Convert everything into a huge block of integers and send that through MPI instead. — stackoverblown, May 12 '20 at 19:17
Basically you have two options: 1) Send all the matrix rows separately, or 2) store matrix in a 1D array in memory and send it at once. The latter approach is also much more efficient for matrix computations, since the elements are store contiguously (more cache/prefetch-friendly and with much less heap overhead). Vector-of-vectors is most simple for coding, but no one would use it in practice if they care about peformance. — Daniel Langr, May 12 '20 at 19:17
@stackoverblown, How to do it? Is it possible to sample code? I work with square matrices up to 3000x3000 — Samuel, May 12 '20 at 19:28
@DanielLangr, The same question. How to do this, sample code? I don’t quite understand how it will look — Samuel, May 12 '20 at 19:31
@Samuel this is a very frequently asked question on SO under the MPI tag. A quick search will point you to some code and/or recommendations on how to deal with it C++ style. — Gilles Gouaillardet, May 13 '20 at 04:17
@Samuel Very easily, see, e.g., [Map a 2D array onto a 1D array](https://stackoverflow.com/q/2151084/580083). In C++, you can wrap the whole thing by a class with some comfortable getter function for accessing elements. Even better is to use some existing solution for libraries such as [Eigen](https://eigen.tuxfamily.org/dox/group__DenseMatrixManipulation__chapter.html). — Daniel Langr, May 13 '20 at 05:36

Hristo Iliev · Accepted Answer · 2020-05-13T14:25:20.783

This is a topic that pops up at least once per week here. I'd normally close your question as duplicate, but since you are using std::vector and not raw pointers, I guess you deserve a more elaborate answer that touches on a less known but very powerful feature of MPI, namely its datatype system.
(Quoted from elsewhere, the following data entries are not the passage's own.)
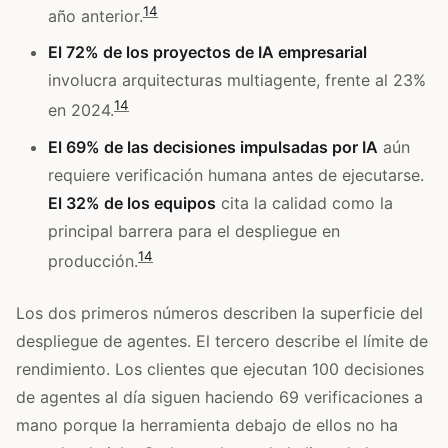
14
año anterior.
El 72% de los proyectos de IA empresarial
involucra arquitecturas multiagente, frente al 23%
14
en 2024.
El 69% de las decisiones impulsadas por IA
aún
requiere verificación humana antes de ejecutarse.
El 32% de los equipos
cita la calidad como la
principal barrera para el despliegue en
14
producción.
Los dos primeros números describen la superficie del
despliegue de agentes. El tercero describe el límite de
rendimiento. Los clientes que ejecutan 100 decisiones
de agentes al día siguen haciendo 69 verificaciones a
mano porque la herramienta debajo de ellos no ha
First of all, std::vector<std::vector<T>> is not a contiguous type. Think about how it is laid out in memory. std::vector<T> itself is usually implemented as a structure that contains a pointer to an array allocated on the heap and a bunch of bookkeeping information, such as the array capacity and its current size. A vector of vectors is then a structure that contains a pointer to a heap array of structures, each containing a pointer to yet another heap array:

p1 [ data ] ---> p1[0] [ data ] ---> [ p1[0][0] | p1[0][1] | ... ]
   [ size ]            [ size ]
   [ cap. ]            [ cap. ]
                 p1[1] [ data ] ---> [ p1[1][0] | p1[1][1] | ... ]
                       [ size ]
                       [ cap. ]
                 ...

That's two levels of pointer indirection needed just to reach to data for a given row. When you write p1[i][j], the compiler read twice the code for the std::vector<T>::operator[]() and in the end produces the pointer arithmetic and dereference expression that gives the address of that particular matrix element.
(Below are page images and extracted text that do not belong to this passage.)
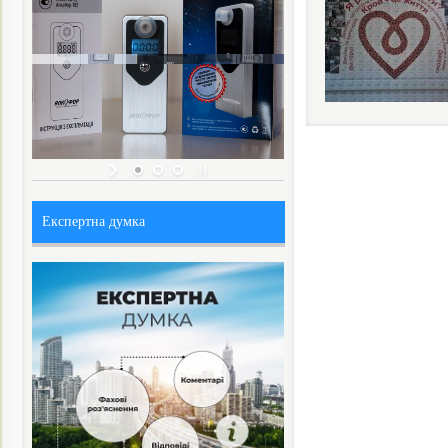
Експертна думка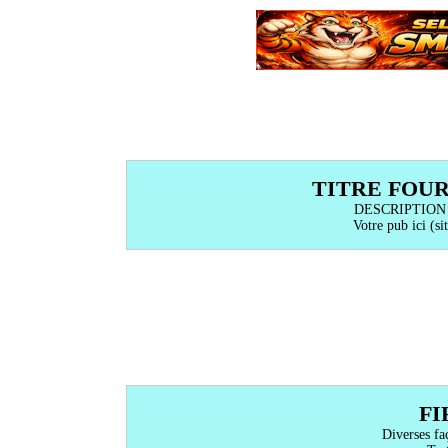
TITRE FOU
DESCRIPTION
Votre pub ici (sit
FI
Diverses fa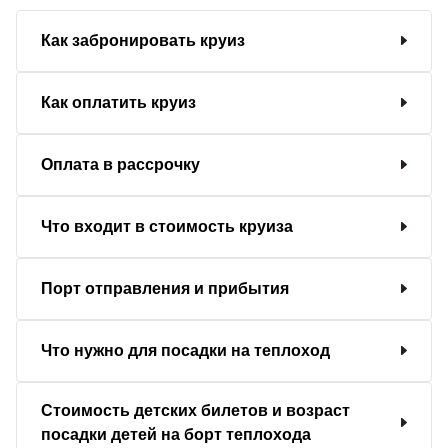
Как забронировать круиз
Как оплатить круиз
Оплата в рассрочку
Что входит в стоимость круиза
Порт отправления и прибытия
Что нужно для посадки на теплоход
Стоимость детских билетов и возраст
посадки детей на борт теплохода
MPI is not a compiler extension. It is also not some sort of esoteric template library. It knows nothing of the internal structure of C++ container objects. It is simply a communications library providing just a thin level of abstraction that works in both C and Fortran. In the times MPI was conceived, Fortran didn't even have mainstream support for user-defined aggregate types (structures in C/C++), so the MPI API is heavily array-centric. That said, it doesn't mean MPI can only send arrays. On the contrary, it has a very complex type system that allows you to send arbitrary-shaped objects, if you are willing to invest the additional time and code to do so. Let's examine the different approaches possible.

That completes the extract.